■ TO DO ■
Among the entries below, the lines from the one with "Join Our Newsletter" up to and including the one with "Highcharts.com" are to be restated exactly, without pictures.

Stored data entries
────────────────
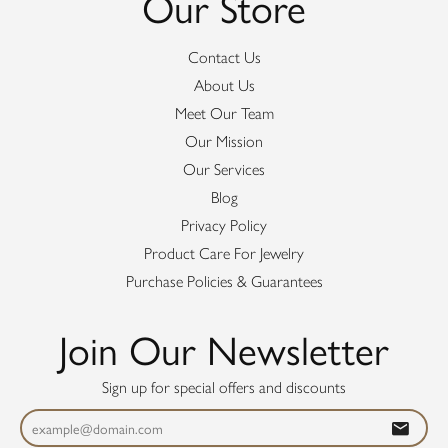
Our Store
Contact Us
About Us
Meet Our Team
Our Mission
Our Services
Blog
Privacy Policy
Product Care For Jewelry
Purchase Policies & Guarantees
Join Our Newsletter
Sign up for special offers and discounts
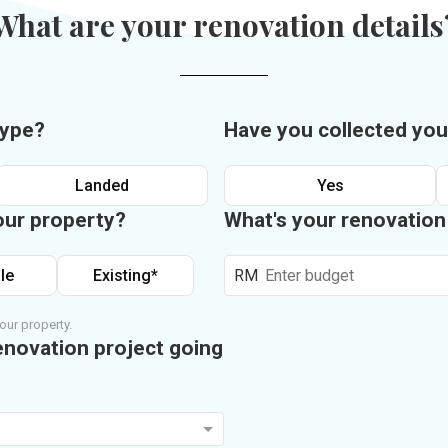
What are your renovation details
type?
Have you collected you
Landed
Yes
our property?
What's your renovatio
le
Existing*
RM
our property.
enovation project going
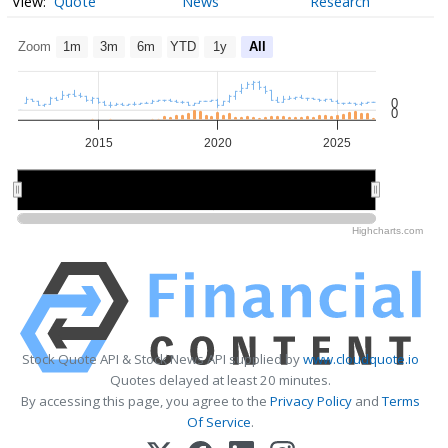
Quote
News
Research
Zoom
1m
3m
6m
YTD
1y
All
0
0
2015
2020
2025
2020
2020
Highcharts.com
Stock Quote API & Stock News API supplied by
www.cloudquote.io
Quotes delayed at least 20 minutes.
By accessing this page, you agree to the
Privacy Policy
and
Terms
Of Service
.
────────────────
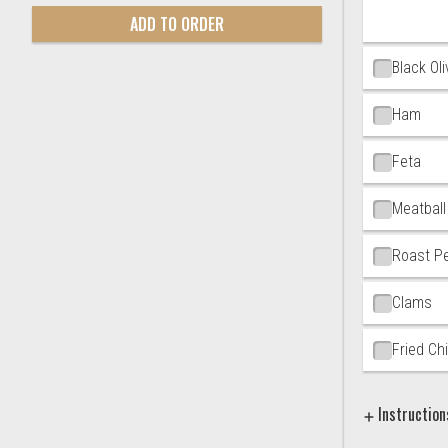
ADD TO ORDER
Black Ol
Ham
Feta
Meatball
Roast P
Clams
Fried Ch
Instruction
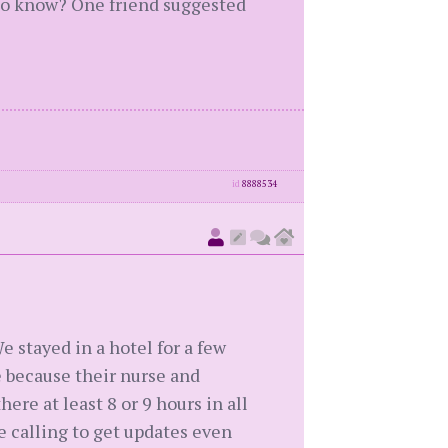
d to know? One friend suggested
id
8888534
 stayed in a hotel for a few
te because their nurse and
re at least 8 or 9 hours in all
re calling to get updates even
────────────────
■ PROBLEM SOLUTION ■
Join Our Newsletter
Sign up for special offers and discounts
What are your renovation details
type?
Have you collected you
Landed
Yes
our property?
What's your renovatio
le
Existing*
RM
our property.
enovation project going
Quote
News
Research
Zoom
1m
3m
6m
YTD
1y
All
0
0
2015
2020
2025
2020
2020
Highcharts.com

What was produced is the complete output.